> **ACTIVITY**: Could you copy each line of the listing that holds "берегу"?

+++++

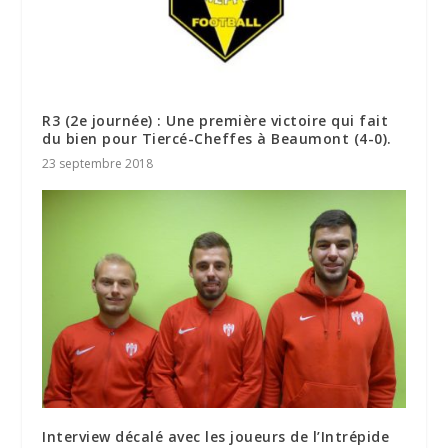
R3 (2e journée) : Une première victoire qui fait
du bien pour Tiercé-Cheffes à Beaumont (4-0).
23 septembre 2018
Interview décalé avec les joueurs de l’Intrépide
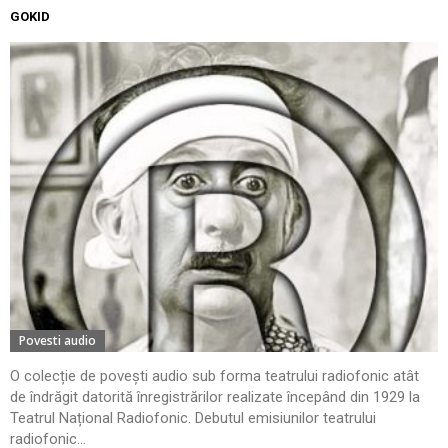
GOKID
Povesti audio
O colecție de povești audio sub forma teatrului radiofonic atât
de îndrăgit datorită înregistrărilor realizate începând din 1929 la
Teatrul Național Radiofonic. Debutul emisiunilor teatrului
radiofonic...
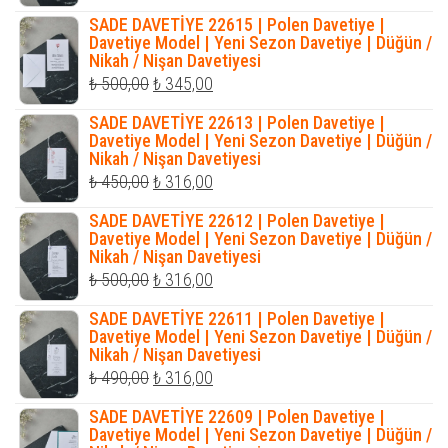
fiyat:
andaki
SADE DAVETİYE 22615 | Polen Davetiye |
₺ 400,00.
fiyat:
Davetiye Model | Yeni Sezon Davetiye | Düğün /
Nikah / Nişan Davetiyesi
₺ 320,00.
Orijinal
Şu
₺
500,00
₺
345,00
fiyat:
andaki
SADE DAVETİYE 22613 | Polen Davetiye |
₺ 500,00.
fiyat:
Davetiye Model | Yeni Sezon Davetiye | Düğün /
Nikah / Nişan Davetiyesi
₺ 345,00.
Orijinal
Şu
₺
450,00
₺
316,00
fiyat:
andaki
SADE DAVETİYE 22612 | Polen Davetiye |
₺ 450,00.
fiyat:
Davetiye Model | Yeni Sezon Davetiye | Düğün /
Nikah / Nişan Davetiyesi
₺ 316,00.
Orijinal
Şu
₺
500,00
₺
316,00
fiyat:
andaki
SADE DAVETİYE 22611 | Polen Davetiye |
₺ 500,00.
fiyat:
Davetiye Model | Yeni Sezon Davetiye | Düğün /
Nikah / Nişan Davetiyesi
₺ 316,00.
Orijinal
Şu
₺
490,00
₺
316,00
fiyat:
andaki
SADE DAVETİYE 22609 | Polen Davetiye |
₺ 490,00.
fiyat:
Davetiye Model | Yeni Sezon Davetiye | Düğün /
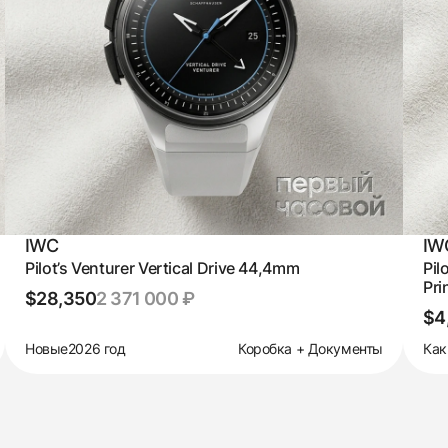
IWC
IW
Pilot’s Venturer Vertical Drive 44,4mm
Pil
Pri
$28,350
2 371 000 ₽
$4
Новые
2026 год
Коробка + Документы
Как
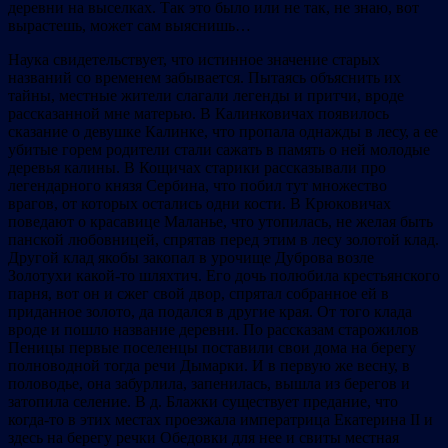
деревни на выселках. Так это было или не так, не знаю, вот
вырастешь, может сам выяснишь…
Наука свидетельствует, что истинное значение старых
названий со временем забывается. Пытаясь объяснить их
тайны, местные жители слагали легенды и притчи, вроде
рассказанной мне матерью. В Калинковичах появилось
сказание о девушке Калинке, что пропала однажды в лесу, а ее
убитые горем родители стали сажать в память о ней молодые
деревья калины. В Кощичах старики рассказывали про
легендарного князя Сербина, что побил тут множество
врагов, от которых остались одни кости. В Крюковичах
поведают о красавице Маланье, что утопилась, не желая быть
панской любовницей, спрятав перед этим в лесу золотой клад.
Другой клад якобы закопал в урочище Дуброва возле
Золотухи какой-то шляхтич. Его дочь полюбила крестьянского
парня, вот он и сжег свой двор, спрятал собранное ей в
приданное золото, да подался в другие края. От того клада
вроде и пошло название деревни. По рассказам старожилов
Пеницы первые поселенцы поставили свои дома на берегу
полноводной тогда речи Дымарки. И в первую же весну, в
половодье, она забурлила, запенилась, вышла из берегов и
затопила селение. В д. Блажки существует предание, что
когда-то в этих местах проезжала императрица Екатерина ІІ и
здесь на берегу речки Обедовки для нее и свиты местная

+++++

> **SOLVED PROBLEM**:
Пеницы первые поселенцы поставили свои дома на берегу
здесь на берегу речки Обедовки для нее и свиты местная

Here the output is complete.